IE 11 is not supported. For an optimal experience visit our site on another browser.

Please don't feed the elk, activists urge U.S.

Five conservation groups have asked a federal court to stop the artificial feeding of elk on Wyoming's National Elk Refuge.
Image: An elk wanders through a campground in Mammoth, Wyoming
An elk wanders through a campground inside Yellowstone National Park on May 21. Environmentalists have filed suit to stop the feeding of wild elk in a nearby refuge.Anne Sherwood / Redux Pictures
/ Source: The Associated Press

Five conservation groups have asked a federal court to stop the artificial feeding of elk on Wyoming's National Elk Refuge.

By feeding thousands of wild elk, the U.S. Fish and Wildlife Service has turned the 25,000-acre refuge into a breeding ground for diseases harmful to wildlife and livestock, the groups claimed in a lawsuit filed Tuesday.

The lawsuit challenges a 2007 management plan for the refuge that continued the feeding despite its potential risk. It claims the government is violating its mandate to protect and improve refuge habitat.

"Continued feeding on the refuge will maintain ideal conditions for transmission of brucellosis," the lawsuit states, "and also is highly likely to invite a devastating outbreak of lethal chronic wasting disease — the elk equivalent of `mad cow' disease."

Brucellosis can cause pregnant animals to prematurely abort their young. Chronic wasting disease is a neurological sickness that can be fatal to elk, moose and deer.

Last winter, an estimated 8,300 elk and 920 bison consumed more than 8.4 million pounds of alfalfa pellets at the refuge near Jackson, Wyo., said the facility's manager, Steve Kallin. That's the equivalent of 175 semitrailer loads of feed.

Refuge slowly reducing amounts
Kallin declined to comment on specifics of the lawsuit, but he said the 2007 plan called for the refuge to reduce feeding over time.

The practice dates to the early 1900s, when homesteaders began feeding elk to keep them from starving after much of the natural forage in the area was consumed by newly introduced cattle herds.

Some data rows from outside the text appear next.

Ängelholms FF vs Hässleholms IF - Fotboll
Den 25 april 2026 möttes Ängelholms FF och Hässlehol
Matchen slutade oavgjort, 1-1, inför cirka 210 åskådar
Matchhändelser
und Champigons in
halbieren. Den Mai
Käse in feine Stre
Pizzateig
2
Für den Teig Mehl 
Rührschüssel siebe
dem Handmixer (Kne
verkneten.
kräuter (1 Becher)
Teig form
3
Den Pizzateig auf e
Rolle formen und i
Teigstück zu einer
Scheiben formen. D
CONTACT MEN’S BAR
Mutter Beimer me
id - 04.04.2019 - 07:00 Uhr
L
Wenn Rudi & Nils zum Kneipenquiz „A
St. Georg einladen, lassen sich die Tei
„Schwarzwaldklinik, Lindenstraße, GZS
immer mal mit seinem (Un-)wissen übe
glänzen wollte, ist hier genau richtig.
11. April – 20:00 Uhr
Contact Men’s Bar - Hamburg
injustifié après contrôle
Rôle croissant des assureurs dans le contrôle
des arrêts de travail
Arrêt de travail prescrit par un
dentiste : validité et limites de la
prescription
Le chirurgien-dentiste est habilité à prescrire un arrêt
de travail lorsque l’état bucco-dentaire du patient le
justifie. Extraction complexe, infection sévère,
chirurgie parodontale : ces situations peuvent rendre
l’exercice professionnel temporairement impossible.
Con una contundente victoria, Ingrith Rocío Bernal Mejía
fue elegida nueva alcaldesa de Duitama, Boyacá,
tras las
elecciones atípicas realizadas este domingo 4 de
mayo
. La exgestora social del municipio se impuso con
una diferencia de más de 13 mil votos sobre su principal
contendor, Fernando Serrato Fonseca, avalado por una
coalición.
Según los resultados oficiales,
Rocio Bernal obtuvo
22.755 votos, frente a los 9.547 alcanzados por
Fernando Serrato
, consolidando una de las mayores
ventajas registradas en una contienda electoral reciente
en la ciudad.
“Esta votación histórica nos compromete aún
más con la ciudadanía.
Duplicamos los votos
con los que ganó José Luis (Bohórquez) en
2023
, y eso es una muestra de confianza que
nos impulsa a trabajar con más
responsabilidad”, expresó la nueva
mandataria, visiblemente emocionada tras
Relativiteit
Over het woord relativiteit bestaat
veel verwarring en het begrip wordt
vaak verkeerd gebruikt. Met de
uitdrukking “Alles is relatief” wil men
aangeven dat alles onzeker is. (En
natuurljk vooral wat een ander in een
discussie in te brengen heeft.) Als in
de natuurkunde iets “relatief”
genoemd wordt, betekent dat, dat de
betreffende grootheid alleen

Despite growing awareness of the increased risk of disease transmission when the animals congregate, artificial feeding has continued at the refuge under pressure from hunting groups.

Bob Wharff, executive director of Wyoming Sportsmen for Fish and Wildlife, said an abrupt end to feeding could have negative consequences.

"There comes a point where you don't feed them and they get to a weakened state. They'd get far more susceptible (to disease)," he said.

Wharff said a study done for his organization several years ago indicated elk populations would decline by 60 to 80 percent if feeding stopped.

"I don't think anybody is going to sit back and let them all starve to death," he added.

Bison attracted to feed
The feeding grounds also inadvertently attract hundreds of bison every winter from Grand Teton National Park. That led to a hunt last winter in which 266 bison were killed to stave off damage caused when the animals trample the landscape.

Kallin said irrigation systems are being built and natural habitat restored to increase forage. Also, increased hunting will be used to trim the elk population to about 5,000 animals, while the bison population is to be reduced by up to 700 animals.

"It's a complex situation," Kallin said. "The existing plan recognizes a potential for disease, and it addresses that in the plan."

The lawsuit was filed in U.S. District Court in Washington, D.C., by Defenders of Wildlife, Jackson Hole Conservation Alliance, National Wildlife Refuge Association, Greater Yellowstone Coalition and the Wyoming Outdoor Council.